W obliczu nieuchronnie nadciągającej śmierci, której powody przedstawia w sposób następujący: „po pierwsze, marskość wątroby; po drugie, trzaskająca trzustka; po trzecie, ostra niewydolność nerek; po czwarte, serce słabnące; po piąte, wrzody żołądka; po szóste, delirium tremens; po siódme, najprostsze, zachłyśnięcie się własnymi wymiocinami”*, pan Trąba postanawia dokonać jednego bodaj czynu wiekopomnego i wartościowego w całym swoim życiu, a mianowicie zgładzić tyrana.

Tyranem okaże się ostatecznie Władysław Gomółka (po rozważeniu i odrzuceniu kandydatury Mao Tse-Tunga), a narzędziem skrytobójczego zamachu – chińska kusza, wykonana między innymi z samochodowego resoru i ozdobiona inkrustacjami z kości słoniowej.

Przygotowania do absurdalnego i nieco groteskowego zamachu, o którym zresztą wiedzą wszyscy członkowie gminy, dyskutujący ponadto na ten temat ze sporym zaangażowaniem, są głównym wątkiem książki tylko pozornie. Nie chodzi też, jak początkowo sądziłem, o pokazywanie, ujawnianie, demaskowanie, piętnowanie „komunistycznej” rzeczywistości, a przynajmniej nie za bardzo. Może trochę o wyśmiewanie – subtelne i delikatne zresztą.

O cóż więc chodzi? Czym jest clou programu, jeśli mogę użyć tego określenia?

Otóż najważniejsze okazują się w książce monologi pana Trąby. Formalnie rzecz biorąc, pan Trąba stale rozmawia, z panem Naczelnikiem głównie, ale i z innymi osobami - byłyby to więc dialogi, jednakże udział interlokutorów jest w tych rozmowach zwykle marginalny.
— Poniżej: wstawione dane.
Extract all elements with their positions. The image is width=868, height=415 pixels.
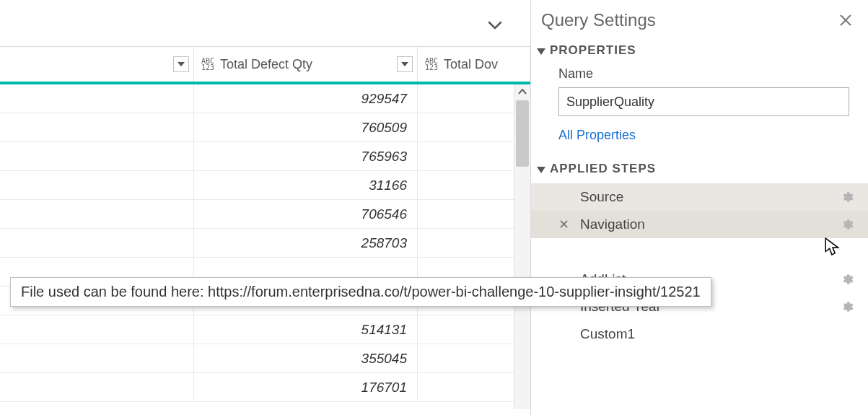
chevron-down-icon <box>488 21 501 30</box>
close-panel-button[interactable] <box>836 11 855 30</box>
table-row[interactable]: 765963 <box>0 142 530 171</box>
caret-down-icon <box>537 167 545 173</box>
step-name: Custom1 <box>531 326 635 342</box>
applied-steps-section-header[interactable]: APPLIED STEPS <box>531 159 868 180</box>
formula-bar-expand-button[interactable] <box>487 17 503 33</box>
close-icon <box>839 14 852 27</box>
applied-steps-list: ✕Source✕Navigation✕✕AddList✕Inserted Yea… <box>531 183 868 348</box>
data-type-badge-1[interactable]: ABC 123 <box>201 58 214 71</box>
step-settings-button[interactable] <box>841 300 854 313</box>
cell[interactable] <box>0 171 194 199</box>
step-name: Navigation <box>531 217 645 232</box>
column-filter-button-0[interactable] <box>173 56 189 72</box>
data-type-badge-2[interactable]: ABC 123 <box>425 58 438 71</box>
cell-defect-qty[interactable]: 765963 <box>194 142 418 170</box>
panel-title: Query Settings <box>541 10 656 30</box>
tooltip: File used can be found here: https://for… <box>10 277 711 307</box>
applied-step[interactable]: ✕Navigation <box>531 211 868 238</box>
cell[interactable] <box>0 200 194 228</box>
step-settings-button[interactable] <box>841 191 854 204</box>
vertical-scrollbar[interactable] <box>514 84 530 409</box>
cell-defect-qty[interactable]: 31166 <box>194 171 418 199</box>
table-row[interactable]: 355045 <box>0 344 530 373</box>
caret-down-icon <box>401 62 408 67</box>
caret-down-icon <box>537 48 545 55</box>
all-properties-link[interactable]: All Properties <box>531 123 868 159</box>
applied-step[interactable]: ✕Source <box>531 183 868 211</box>
query-settings-panel: Query Settings PROPERTIES Name All Prope… <box>530 0 868 415</box>
properties-heading: PROPERTIES <box>550 43 636 58</box>
gear-icon <box>841 218 854 231</box>
cell[interactable] <box>0 113 194 141</box>
query-name-input[interactable] <box>558 87 849 116</box>
grid-body: 9295477605097659633116670654625870311315… <box>0 84 530 415</box>
cell[interactable] <box>0 84 194 113</box>
table-row[interactable]: 514131 <box>0 315 530 344</box>
applied-steps-heading: APPLIED STEPS <box>550 162 656 176</box>
step-settings-button[interactable] <box>841 273 854 286</box>
column-header-0[interactable] <box>0 47 194 82</box>
applied-step[interactable]: ✕Custom1 <box>531 320 868 348</box>
properties-section-header[interactable]: PROPERTIES <box>531 40 868 62</box>
type-badge-bot: 123 <box>425 64 438 71</box>
column-label-1: Total Defect Qty <box>220 57 312 72</box>
cell-defect-qty[interactable]: 355045 <box>194 344 418 372</box>
table-row[interactable]: 31166 <box>0 171 530 200</box>
table-row[interactable]: 706546 <box>0 200 530 229</box>
table-row[interactable]: 176701 <box>0 373 530 402</box>
scroll-thumb[interactable] <box>516 100 529 167</box>
gear-icon <box>841 273 854 286</box>
cell[interactable] <box>0 142 194 170</box>
table-row[interactable]: 760509 <box>0 113 530 142</box>
data-grid-pane: ABC 123 Total Defect Qty ABC 123 Total D… <box>0 0 530 415</box>
column-header-1[interactable]: ABC 123 Total Defect Qty <box>194 47 418 82</box>
caret-down-icon <box>177 62 185 67</box>
cell-defect-qty[interactable]: 258703 <box>194 229 418 257</box>
table-row[interactable]: 258703 <box>0 229 530 258</box>
cell[interactable] <box>0 344 194 372</box>
cell[interactable] <box>0 229 194 257</box>
table-row[interactable]: 929547 <box>0 84 530 113</box>
scroll-up-button[interactable] <box>514 84 530 99</box>
name-label: Name <box>531 62 868 84</box>
delete-step-button[interactable]: ✕ <box>558 217 569 232</box>
column-filter-button-1[interactable] <box>397 56 413 72</box>
step-settings-button[interactable] <box>841 218 854 231</box>
cell[interactable] <box>0 373 194 401</box>
formula-bar <box>0 0 530 47</box>
step-name: Source <box>531 189 623 205</box>
column-header-2[interactable]: ABC 123 Total Dov <box>418 47 530 82</box>
cell-defect-qty[interactable]: 706546 <box>194 200 418 228</box>
grid-header-row: ABC 123 Total Defect Qty ABC 123 Total D… <box>0 47 530 84</box>
gear-icon <box>841 191 854 204</box>
cell-defect-qty[interactable]: 929547 <box>194 84 418 113</box>
cell-defect-qty[interactable]: 760509 <box>194 113 418 141</box>
cell-defect-qty[interactable]: 514131 <box>194 315 418 344</box>
applied-step[interactable]: ✕ <box>531 238 868 266</box>
column-label-2: Total Dov <box>444 57 498 72</box>
type-badge-bot: 123 <box>201 64 214 71</box>
cell[interactable] <box>0 315 194 344</box>
chevron-up-icon <box>518 89 527 95</box>
gear-icon <box>841 300 854 313</box>
cell-defect-qty[interactable]: 176701 <box>194 373 418 401</box>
Pan Trąba monologuje fantastycznie, cudownie, wspaniale i porywająco, bowiem oratorem i erudytą jest wręcz urodzonym. W monologach tych wypowiada się i określa swoje stanowisko we wszystkich możliwych, niemożliwych też, kwestiach o najrozmaitszym ciężarze gatunkowym. I robi to w sposób urzekający.

Oto niewielka próbka:

„Piłem całe życie i picie było moją pracą i moim wypoczynkiem, moją miłością i moim hobby. Picie było moją sztuką, moim koncertem i moim kunsztownie napisanym sonetem. Picie było moim poznaniem, moim opisem, moją syntezą i moją analizą. Tylko amatorzy, laicy i grafomani twierdzą, że pije się po to, aby złagodzić potworność świata i stłumić nieznośną wrażliwość. Przeciwnie, pije się, by pogłębić ból i wzmóc wrażliwość. Zwłaszcza w takim przypadku jak mój: kiedy niczego nie ma poza piciem, należy z picia uczynić sztukę, należy przez wódkę dotknąć sedna rzeczy, a sednem rzeczy jest śmierć. Skoro człowiek jest skazany na ból, należy stać się wirtuozem bólu. I ja, Józef Trąba, arcymistrz własnego bólu, teraz, kiedy moja mdła cielesna powłoka odmawia dopełniania jedynej umiejętności, którą posiadła, ja, Józef Trąba, postanowiłem, zanim umrę z powodu jednej z siedmiu niezawodnych przyczyn, postanowiłem posiąść jeszcze jedną i jednorazową z ziemskich umiejętności, a jest to, jak od dawna wiemy, umiejętność zabicia pierwszego sekretarza Władysława Gomółki”**.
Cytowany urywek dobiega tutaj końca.